En cierta y parecida forma, la tensión entre el reclamo y la acción, el equilibrio entre el objetivo, el gasto energético y la minimización del daño que se causa al grupo es el punto central de la política y a la vez su misterio. La alegre estudiantina que acampa en el Rectorado de la UBA con modestas reivindicaciones inmobiliarias y carteles tremendistas ignora esas pautas, también modestas, que son moneda corriente entre los chimpancés y otros primates, que garantizan así su continuidad evolutiva, y que suelen ser una regla de hierro en la mayoría de las especies.
Naturalmente, el rector Jaim Etcheverry podría firmar cualquier compromiso y sacárselos de encima, dado que un acuerdo firmado en estas circunstancias no lo obliga a nada, ni moral ni legal ni políticamente.
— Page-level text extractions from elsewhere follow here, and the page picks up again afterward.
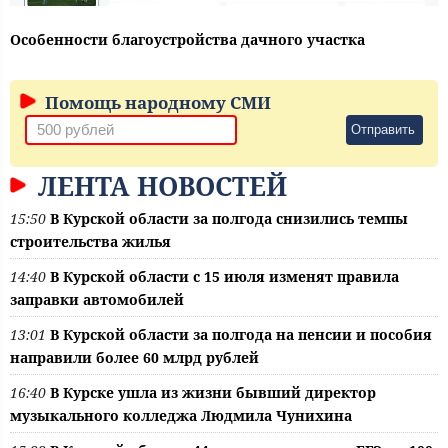
Особенности благоустройства дачного участка
Помощь народному СМИ
Отправить
ЛЕНТА НОВОСТЕЙ
15:50
В Курской области за полгода снизились темпы
строительства жилья
14:40
В Курской области с 15 июля изменят правила
заправки автомобилей
13:01
В Курской области за полгода на пенсии и пособия
направили более 60 млрд рублей
16:40
В Курске ушла из жизни бывший директор
музыкального колледжа Людмила Чунихина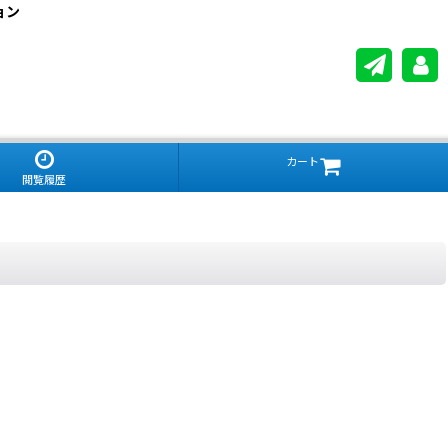
ョン
カート
閲覧履歴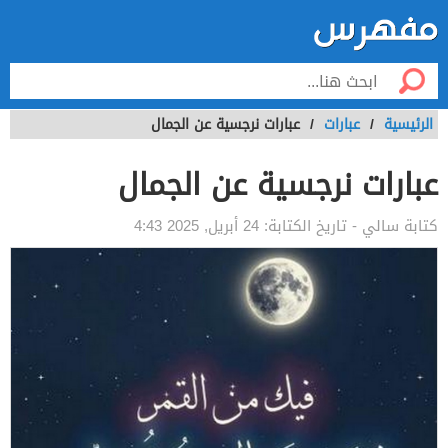
الرئيسية
/
عبارات
/
عبارات نرجسية عن الجمال
عبارات نرجسية عن الجمال
كتابة
سالي
- تاريخ الكتابة:
24 أبريل, 2025 4:43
Pero es mejor lo que inteligentemente está haciendo: ignorarlos y esperar a que, con el transcurso del tiempo, se confundan con el fondo permanente de instalaciones y mobiliario del Rectorado. Simplemente, debe evitar que el problema consuma sus propias energías; el rector debería olvidarse por completo de ellos. No es fácil, pero el día en que verdaderamente se olvide, se irán o se extinguirán; y hasta puede ser que entonces los extrañe un poquito.
Pero más allá del desenlace, lo peor –por lo menos para un integrante del cuerpo docente de la Facultad de Ciencias Sociales como quien esto escribe– es que este episodio demuestra el fracaso de la propia facultad. Al fin y al cabo, si los acampantes del Rectorado verdaderamente representan a los estudiantes de Sociología, Ciencia Política o Comunicación, que protagonicen puestas en escena tan berretas y simplotas en su propio terreno –el de la política, la acción social, la comunicación, los actores sociales que estudian– habla de su precaria formación; es como si los estudiantes de Medicina no supieran distinguir la tuberculosis de la gripe, o los de Ingeniería el motor eléctrico de la roldana. Su formación y su nivel dejan bastante que desear, y si éstos son los futuros sociólogos, politólogos y comunicadores sociales que se están formando, verdaderamente, es importante pensar si se debe gastar dinero en un edificio único, o antes –y urgentemente– averiguar qué ocurre con una facultad que genera estudiantes tan deficitarios.